In the case of public goods projects with localized impact (“localized” could refer to a community sharing a geographic location or a set of interests), a localized currency may be preferable for coin issuance. This currency would work similarly to the protocol’s native (generalized) currency — value-preserving coin issuance — except the rules to get localized expertise and level of localized influence (for example, based on years of residence in a location) are set by the community.
To get funding for a (mostly) localized public good, an Estimator would create an Estimate post and set the currency for compensation; suppose a project mostly has local impact, some regional impact, and a bit of impact on the overall ecosystem. The Estimator would indicate the expected impact in each of the currencies. Then, first and second tier validators are randomly selected from the relevant categories (within the wider ecosystem). Then, third-tier validators are randomly selected from each currency pool.
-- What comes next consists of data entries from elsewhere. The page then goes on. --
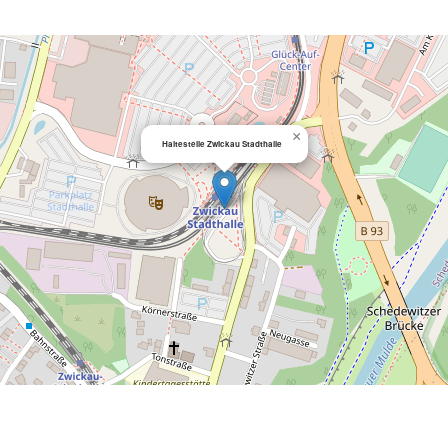
×
Haltestelle Zwickau Stadthalle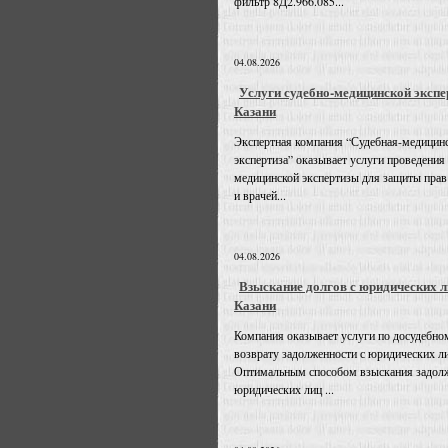
фильтр 8Д2.966.085...
04.08.2026
Услуги судебно-медицинской экспе
Казани
Экспертная компания “Судебная-медицин
экспертиза” оказывает услуги проведения
медицинской экспертизы для защиты прав
и врачей...
04.08.2026
Взыскание долгов с юридических л
Казани
Компания оказывает услуги по досудебно
возврату задолженности с юридических л
Оптимальным способом взыскания задолж
юридических лиц ...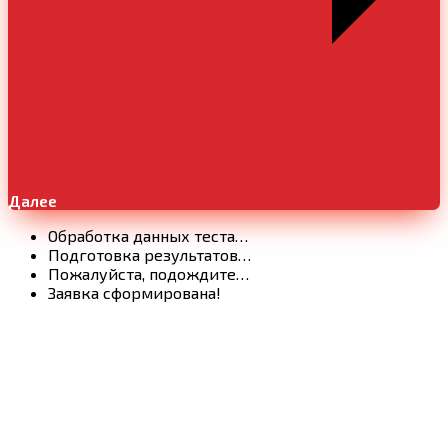
Далее
Обработка данных теста…
Подготовка результатов…
Пожалуйста, подождите…
Заявка сформирована!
To drive demand for the local currency, as well as reduce expected sell pressures, each community can determine the economics associated with their currency and utility; for example, a town may decide to use its currency for municipal services and public transportation. A gaming community may decide to use its currency in games, and so on.
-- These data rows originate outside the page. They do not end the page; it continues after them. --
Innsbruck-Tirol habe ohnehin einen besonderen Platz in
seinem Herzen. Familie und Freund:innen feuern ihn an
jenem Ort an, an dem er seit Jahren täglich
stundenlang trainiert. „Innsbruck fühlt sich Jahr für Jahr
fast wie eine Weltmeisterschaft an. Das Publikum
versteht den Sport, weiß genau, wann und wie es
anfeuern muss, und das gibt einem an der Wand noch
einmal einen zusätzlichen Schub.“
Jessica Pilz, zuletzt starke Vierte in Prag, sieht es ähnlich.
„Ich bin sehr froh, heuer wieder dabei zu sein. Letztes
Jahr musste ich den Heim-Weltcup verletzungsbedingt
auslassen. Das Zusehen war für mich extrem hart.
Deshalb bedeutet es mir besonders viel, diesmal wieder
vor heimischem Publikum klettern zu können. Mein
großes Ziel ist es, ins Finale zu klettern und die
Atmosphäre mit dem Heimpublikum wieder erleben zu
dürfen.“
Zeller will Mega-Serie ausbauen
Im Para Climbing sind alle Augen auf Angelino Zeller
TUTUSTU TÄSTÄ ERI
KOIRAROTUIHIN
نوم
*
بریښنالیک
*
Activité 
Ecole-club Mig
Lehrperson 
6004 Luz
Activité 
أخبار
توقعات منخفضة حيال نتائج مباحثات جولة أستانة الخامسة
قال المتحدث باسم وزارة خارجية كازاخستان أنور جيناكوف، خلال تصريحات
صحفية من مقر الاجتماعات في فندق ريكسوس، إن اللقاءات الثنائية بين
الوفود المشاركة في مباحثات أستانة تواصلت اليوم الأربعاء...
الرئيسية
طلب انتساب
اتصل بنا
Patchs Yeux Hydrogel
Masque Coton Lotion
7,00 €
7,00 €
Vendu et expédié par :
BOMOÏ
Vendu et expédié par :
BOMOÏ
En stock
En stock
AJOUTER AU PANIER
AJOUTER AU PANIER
We have proposed a protocol to compensate contributors to public goods based on the impact of their work through a value-preserving coin-issuance mechanism. The protocol aligns the incentives of all participants in the ecosystem to accurately estimate the impact of public goods and properly compensate contributors. It creates a decentralized economy where people can work in the public interest — permissionlessly. The protocol employs multiple layers of protection to ensure the integrity of the process and counteract attacks on the protocol. It solves the free-rider problem in public goods by preserving the value of the currency, while maximizing economic growth derived from public goods — thus creating a decentralized economy of abundance.
Abundance Protocol: Transforming our economy and solving the problem of public goods through crypto.